---- Records supplied
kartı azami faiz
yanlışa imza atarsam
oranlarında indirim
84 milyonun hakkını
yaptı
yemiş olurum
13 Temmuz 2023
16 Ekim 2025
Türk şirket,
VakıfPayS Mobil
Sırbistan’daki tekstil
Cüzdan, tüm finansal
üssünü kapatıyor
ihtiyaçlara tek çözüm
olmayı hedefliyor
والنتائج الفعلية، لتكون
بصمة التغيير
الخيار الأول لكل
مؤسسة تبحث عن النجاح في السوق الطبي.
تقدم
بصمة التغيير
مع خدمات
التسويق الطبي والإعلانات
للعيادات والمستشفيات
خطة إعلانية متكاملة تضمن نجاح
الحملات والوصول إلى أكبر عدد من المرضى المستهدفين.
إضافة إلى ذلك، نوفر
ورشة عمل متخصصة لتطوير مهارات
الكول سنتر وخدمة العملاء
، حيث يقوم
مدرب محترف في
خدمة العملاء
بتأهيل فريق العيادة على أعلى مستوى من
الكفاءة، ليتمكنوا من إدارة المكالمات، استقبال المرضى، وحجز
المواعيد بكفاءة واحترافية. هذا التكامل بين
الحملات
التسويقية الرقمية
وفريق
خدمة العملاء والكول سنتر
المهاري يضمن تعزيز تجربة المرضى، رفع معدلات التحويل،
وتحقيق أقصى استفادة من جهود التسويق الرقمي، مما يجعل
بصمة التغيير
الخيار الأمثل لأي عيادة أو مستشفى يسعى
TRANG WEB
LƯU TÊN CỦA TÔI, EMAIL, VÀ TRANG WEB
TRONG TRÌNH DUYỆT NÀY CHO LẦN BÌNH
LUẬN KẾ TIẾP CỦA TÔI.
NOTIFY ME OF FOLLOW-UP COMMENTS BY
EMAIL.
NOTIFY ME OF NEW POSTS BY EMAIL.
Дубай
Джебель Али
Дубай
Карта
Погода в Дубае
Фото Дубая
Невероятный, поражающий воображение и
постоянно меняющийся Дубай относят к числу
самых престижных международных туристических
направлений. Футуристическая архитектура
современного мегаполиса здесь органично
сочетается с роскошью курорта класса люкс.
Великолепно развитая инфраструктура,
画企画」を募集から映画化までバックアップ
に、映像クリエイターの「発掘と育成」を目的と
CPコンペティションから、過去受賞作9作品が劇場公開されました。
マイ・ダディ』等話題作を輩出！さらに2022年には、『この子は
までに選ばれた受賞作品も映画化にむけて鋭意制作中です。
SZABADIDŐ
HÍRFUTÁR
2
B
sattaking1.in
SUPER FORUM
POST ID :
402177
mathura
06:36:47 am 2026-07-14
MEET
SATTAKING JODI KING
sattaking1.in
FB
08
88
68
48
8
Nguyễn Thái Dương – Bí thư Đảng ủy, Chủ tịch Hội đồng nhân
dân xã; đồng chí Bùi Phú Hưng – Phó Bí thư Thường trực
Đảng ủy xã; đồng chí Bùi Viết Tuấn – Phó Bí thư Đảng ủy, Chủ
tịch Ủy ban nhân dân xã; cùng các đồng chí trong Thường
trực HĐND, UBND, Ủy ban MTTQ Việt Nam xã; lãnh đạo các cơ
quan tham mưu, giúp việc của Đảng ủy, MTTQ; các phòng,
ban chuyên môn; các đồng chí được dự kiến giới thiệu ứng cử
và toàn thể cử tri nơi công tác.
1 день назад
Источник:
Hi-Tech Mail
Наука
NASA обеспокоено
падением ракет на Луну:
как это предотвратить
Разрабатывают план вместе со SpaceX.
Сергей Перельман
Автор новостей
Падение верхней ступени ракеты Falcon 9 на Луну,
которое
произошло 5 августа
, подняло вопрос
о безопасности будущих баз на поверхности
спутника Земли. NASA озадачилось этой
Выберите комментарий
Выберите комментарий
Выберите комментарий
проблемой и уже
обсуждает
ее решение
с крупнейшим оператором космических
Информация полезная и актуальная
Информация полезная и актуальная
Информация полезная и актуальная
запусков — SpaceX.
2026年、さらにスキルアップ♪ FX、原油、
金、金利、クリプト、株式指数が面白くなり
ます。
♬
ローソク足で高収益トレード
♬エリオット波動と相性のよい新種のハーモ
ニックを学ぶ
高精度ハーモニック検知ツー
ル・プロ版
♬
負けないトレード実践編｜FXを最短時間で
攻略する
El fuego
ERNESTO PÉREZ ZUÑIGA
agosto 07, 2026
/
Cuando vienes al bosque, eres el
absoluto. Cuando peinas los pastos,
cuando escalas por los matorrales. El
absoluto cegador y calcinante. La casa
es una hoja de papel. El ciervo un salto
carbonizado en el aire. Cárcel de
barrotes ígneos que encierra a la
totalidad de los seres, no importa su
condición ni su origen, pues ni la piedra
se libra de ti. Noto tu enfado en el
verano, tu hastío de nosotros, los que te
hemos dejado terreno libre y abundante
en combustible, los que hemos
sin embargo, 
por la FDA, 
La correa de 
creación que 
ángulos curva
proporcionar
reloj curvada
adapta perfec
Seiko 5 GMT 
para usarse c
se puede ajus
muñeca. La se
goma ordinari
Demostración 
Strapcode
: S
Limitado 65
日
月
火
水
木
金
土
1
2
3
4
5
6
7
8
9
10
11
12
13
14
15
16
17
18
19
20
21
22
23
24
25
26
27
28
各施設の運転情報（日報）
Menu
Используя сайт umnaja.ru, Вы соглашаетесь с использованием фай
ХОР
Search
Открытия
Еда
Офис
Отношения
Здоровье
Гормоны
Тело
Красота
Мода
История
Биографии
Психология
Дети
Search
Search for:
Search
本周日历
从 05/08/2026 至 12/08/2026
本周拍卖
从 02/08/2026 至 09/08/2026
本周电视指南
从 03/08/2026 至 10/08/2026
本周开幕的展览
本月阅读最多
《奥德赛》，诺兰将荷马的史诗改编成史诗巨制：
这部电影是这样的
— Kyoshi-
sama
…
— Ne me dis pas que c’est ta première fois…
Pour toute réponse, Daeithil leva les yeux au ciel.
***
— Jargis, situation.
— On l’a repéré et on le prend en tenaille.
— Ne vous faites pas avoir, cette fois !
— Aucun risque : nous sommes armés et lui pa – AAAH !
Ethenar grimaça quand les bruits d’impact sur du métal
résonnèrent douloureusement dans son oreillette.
--------
Exercise prompt: Only the lines above starting at the line that holds "Đảng ủy xã;" and ending at the line that holds "падением ракет на" are to be repeated, exactly and in full.

Written solution:
Đảng ủy xã; đồng chí Bùi Viết Tuấn – Phó Bí thư Đảng ủy, Chủ
tịch Ủy ban nhân dân xã; cùng các đồng chí trong Thường
trực HĐND, UBND, Ủy ban MTTQ Việt Nam xã; lãnh đạo các cơ
quan tham mưu, giúp việc của Đảng ủy, MTTQ; các phòng,
ban chuyên môn; các đồng chí được dự kiến giới thiệu ứng cử
và toàn thể cử tri nơi công tác.
1 день назад
Источник:
Hi-Tech Mail
Наука
NASA обеспокоено
падением ракет на Луну:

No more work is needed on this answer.